Es gibt einen Podcast von „Willkommen im Club“ zum Thema Straight Allies. Eingeladen sind Jacqueline Hofer von den Straight Allies München und Kevin Ebert, Host vom PULS Sexpodcast „Im Namen der Hose“.

Die halbe Stunde sei kurz skizziert, falls ihr nicht die Zeit habt, sie zu hören:

Jaqueline Hofer „arbeitet in der Community“ und hängt viel mit queeren Menschen ab und wurde deshalb immer für lesbisch gehalten, sie ist es aber nicht. Sie hat irgendwann das Label Straight Ally für sich entdeckt und fand es praktisch zur Erklärung. (Das mit der Selbstdistanzierung stimmt also, ich finde aber nicht, dass man das nur negativ bewerten kann.) In der lose organisierten Straight Ally Gruppe geht es um Erfahrungsaustausch und darum, die Idee bekannter zu machen (z.B. mit Flyern und T-Shirts, auf denen u.a. auch die Flagge verwendet wird). Es geht darum, nicht einfach nur „da“ zu sein, sondern auch sichtbar zu sein und andere aufmerksam zu machen, dass Allyship eine wichtige Sache ist.
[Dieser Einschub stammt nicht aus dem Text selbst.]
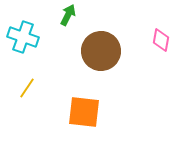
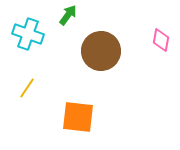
green arrow: rotated 10 degrees clockwise
cyan cross: moved 5 px right, 3 px up
orange square: moved 6 px left, 5 px down
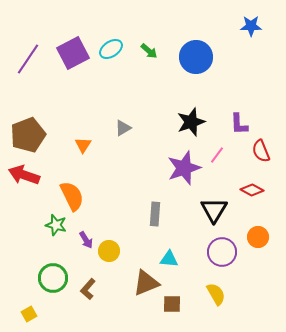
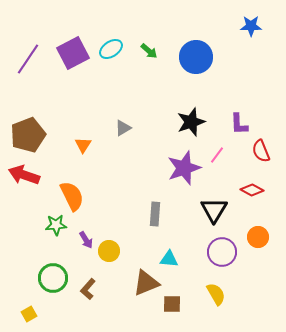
green star: rotated 20 degrees counterclockwise
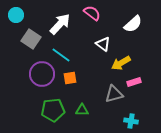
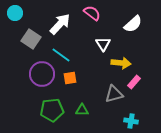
cyan circle: moved 1 px left, 2 px up
white triangle: rotated 21 degrees clockwise
yellow arrow: rotated 144 degrees counterclockwise
pink rectangle: rotated 32 degrees counterclockwise
green pentagon: moved 1 px left
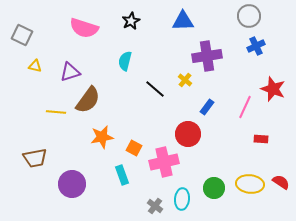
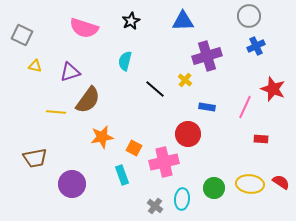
purple cross: rotated 8 degrees counterclockwise
blue rectangle: rotated 63 degrees clockwise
Kevin Ebert sieht Allyship als „permanente Lebenseinstellung“, bei der es u.a. um ein bestimmtes „Mindset“ und sensiblere Sprache usw. geht. Um einen moralischen Kompass. Er würde sich selbst nicht ungefragt als Ally bezeichnen und findet den Begriff als Eigenlabel etwas zu bedeutungsschwanger, sieht aber auch, dass es eigentlich gut ist, einen Begriff (wie ich es verstehe: für das Phänomen an sich) zu haben.
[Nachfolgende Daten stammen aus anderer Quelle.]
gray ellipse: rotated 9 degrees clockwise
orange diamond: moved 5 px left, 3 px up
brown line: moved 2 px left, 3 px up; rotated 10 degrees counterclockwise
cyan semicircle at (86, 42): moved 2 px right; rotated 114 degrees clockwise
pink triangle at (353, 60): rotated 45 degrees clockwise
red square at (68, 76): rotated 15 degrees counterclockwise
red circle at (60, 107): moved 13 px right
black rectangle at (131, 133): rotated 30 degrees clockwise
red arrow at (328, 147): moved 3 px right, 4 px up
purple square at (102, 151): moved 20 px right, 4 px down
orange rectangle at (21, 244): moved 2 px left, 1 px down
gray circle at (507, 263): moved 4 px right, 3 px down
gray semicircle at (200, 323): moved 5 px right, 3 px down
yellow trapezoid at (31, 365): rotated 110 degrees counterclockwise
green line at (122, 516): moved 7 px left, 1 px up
Es geht in der Folge noch um die Organisation PFLAG in den USA, die dort eine ziemlich große Rolle in der Pride Parade spielen und um die Frage, ob Straight Allies nun Teil der Community seien oder nicht (Host Julian Wenzel sagt nein, ich finde die Frage an sich falsch).

https://www.br.de/mediathek/podcast/willkommen-im-club-der-lgbtiq-podcast-von-puls/straight-allies-wie-kann-ich-die-queere-community-unterstuetzen/1815538

Ihr habt mich überzeugt, dass die Raumnahme da, wo sie klar auf Kosten von queeren Menschen geht, schädlich ist, vor allem, was die Bedeutungsverdrängung des „A“ für das asexuelle / aromantische Spektrum angeht. Ob das einen kompletten (Selbst-)Ausschluss jedes Ally-Symbols auf CSDs rechtfertigt, da bin ich immer noch nicht so hundertprozentig sicher.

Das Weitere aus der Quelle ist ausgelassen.